Gene Mills of the Louisiana Family Forum strongly opposes marriage equality, He expects that the 5th Circuit Court will uphold the same-sex marriage bans in the three states. He feels that the ultimate decision should be left up to the people of the states. He said:
"If you take that choice away from the people, you remove their opportunity to [sic] under the deliberative process and to weigh in. When that process is followed, that's when America generally accepts the opinion and we move forward." 2
Marriage has been extensively redefined four times in the history of the United States:
During the 1860's after the civil war when the freed slaves were able to marry freely for the first time.
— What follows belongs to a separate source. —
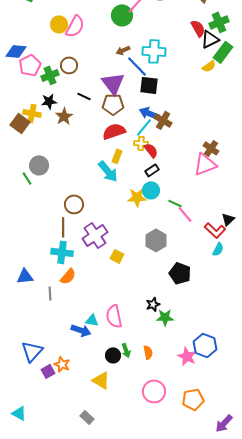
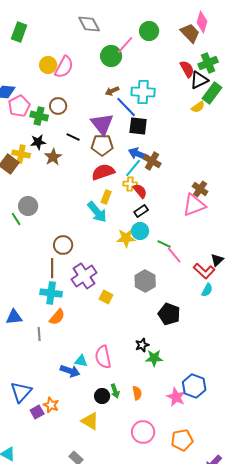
green cross: (50, 75) -> (39, 116), turned 36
During the early years of the 20th century when a few state laws that banned marriage among deaf couples were repealed.
In 1967 when lawsuit was decided by the U.S. Supreme Court that is very similar to the present SSM case. In its ruling for Loving v. Virginia, the high court overturned miscegenation laws in 16 contiguous states located in the south-eastern United States. This legalized interracial marriages throughout the U.S. If the high court had not acted in 1967, decades would probably have passed before all 16 states would have repealed their bans on their own. In fact, the miscegenation laws remained on the books of many states for decades even though they had been nullified by the Supreme Court. Alabama was the last state to repeal their ban in the year 2000, a third of a century after the Loving v. Virginia ruling.
If same-sex couples are to wait for the legislative process in Louisiana, Mississippi, and Texas to eventually legalize their marriages, they could continue to be regarded as "legal strangers" by their state government into the 2040s or later before their their marriages are recognized and and they and their children receive the marriage status, protections, and benefits that opposite-sex couples automatically receive. That is a really long time to wait.
Fortunately for these couples, the U.S. Supreme Court accepted an appeal in the consolidated case Obergefell v. Hodges which involves marriage equality in Kentucky, Michigan, Ohio, & Tennessee. The court is expected to issue its ruling during 2015-June or July which many observers believe will legalize same-sex marriages across the entire United States, including Louisiana, Mississippi, and Texas.